WORK TO BE COMPLETED
Please tally every line in the listing below where the word "Park" appears, then give the number and nothing more.
─── MATERIAL TO PROCESS ───
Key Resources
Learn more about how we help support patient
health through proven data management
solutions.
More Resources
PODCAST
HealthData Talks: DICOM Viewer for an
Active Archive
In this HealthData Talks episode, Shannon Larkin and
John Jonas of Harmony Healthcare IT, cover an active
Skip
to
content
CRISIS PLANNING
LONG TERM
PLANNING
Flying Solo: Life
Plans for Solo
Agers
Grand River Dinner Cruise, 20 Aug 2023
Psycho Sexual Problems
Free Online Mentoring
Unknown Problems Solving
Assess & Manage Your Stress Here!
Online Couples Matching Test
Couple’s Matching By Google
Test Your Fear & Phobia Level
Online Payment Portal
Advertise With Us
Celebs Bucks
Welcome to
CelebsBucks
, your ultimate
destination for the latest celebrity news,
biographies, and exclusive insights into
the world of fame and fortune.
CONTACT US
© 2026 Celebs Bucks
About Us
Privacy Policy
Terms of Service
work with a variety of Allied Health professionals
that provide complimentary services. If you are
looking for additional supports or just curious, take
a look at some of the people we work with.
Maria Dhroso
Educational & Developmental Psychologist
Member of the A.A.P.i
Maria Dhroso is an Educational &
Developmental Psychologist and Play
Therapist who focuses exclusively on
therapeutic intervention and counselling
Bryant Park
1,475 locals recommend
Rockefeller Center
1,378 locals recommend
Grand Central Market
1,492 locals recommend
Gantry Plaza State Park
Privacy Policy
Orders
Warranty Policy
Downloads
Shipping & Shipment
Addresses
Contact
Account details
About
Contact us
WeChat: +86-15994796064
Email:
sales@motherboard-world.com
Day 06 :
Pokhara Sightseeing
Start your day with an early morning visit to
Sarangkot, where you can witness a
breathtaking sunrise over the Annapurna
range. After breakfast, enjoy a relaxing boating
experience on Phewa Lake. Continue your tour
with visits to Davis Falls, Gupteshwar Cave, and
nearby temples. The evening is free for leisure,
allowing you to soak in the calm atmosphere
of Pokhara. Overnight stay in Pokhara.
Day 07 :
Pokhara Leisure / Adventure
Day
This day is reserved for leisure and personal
───
YOUR RESPONSE
2